▶ _Exercise aim_
Below is a listing; retype exactly the lines between the one containing "catch-up bookkeeping" and the one containing "02 Aug 2025 11:55", inclusive, minus the pictures.

* * * * *

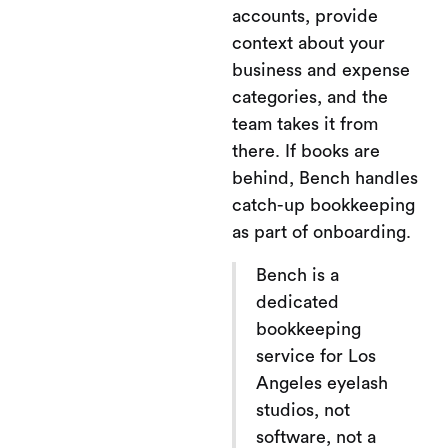
accounts, provide
context about your
business and expense
categories, and the
team takes it from
there. If books are
behind, Bench handles
catch-up bookkeeping
as part of onboarding.
Bench is a
dedicated
bookkeeping
service for Los
Angeles eyelash
studios, not
software, not a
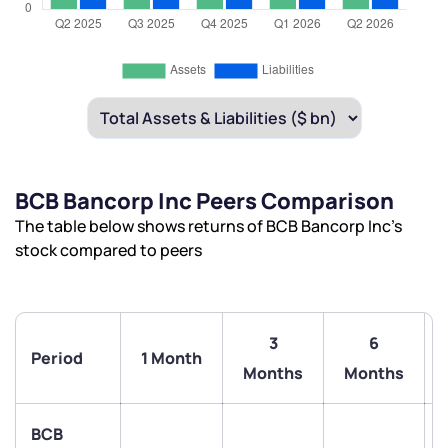
BCB Bancorp Inc Peers Comparison
The table below shows returns of BCB Bancorp Inc’s
stock compared to peers
3
6
Period
1 Month
Months
Months
BCB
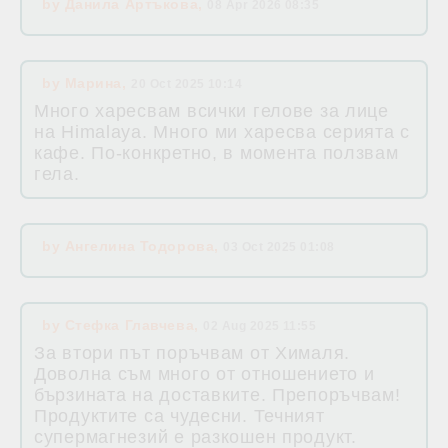
by
Данила Артъкова
,
08 Apr 2026 08:35
by
Марина
,
20 Oct 2025 10:14
Много харесвам всички гелове за лице
на Himalaya. Много ми харесва серията с
кафе. По-конкретно, в момента ползвам
гела.
by
Ангелина Тодорова
,
03 Oct 2025 01:08
by
Стефка Главчева
,
02 Aug 2025 11:55
За втори път поръчвам от Хималя.
Доволна съм много от отношението и
бързината на доставките. Препоръчвам!
Продуктите са чудесни. Течният
супермагнезий е разкошен продукт.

* * * * *

▶ _Task result_
catch-up bookkeeping
as part of onboarding.
Bench is a
dedicated
bookkeeping
service for Los
Angeles eyelash
studios, not
software, not a
BCB Bancorp Inc Peers Comparison
The table below shows returns of BCB Bancorp Inc’s
stock compared to peers
3
6
Period
1 Month
Months
Months
BCB
by
Данила Артъкова
,
08 Apr 2026 08:35
by
Марина
,
20 Oct 2025 10:14
Много харесвам всички гелове за лице
на Himalaya. Много ми харесва серията с
кафе. По-конкретно, в момента ползвам
гела.
by
Ангелина Тодорова
,
03 Oct 2025 01:08
by
Стефка Главчева
,
02 Aug 2025 11:55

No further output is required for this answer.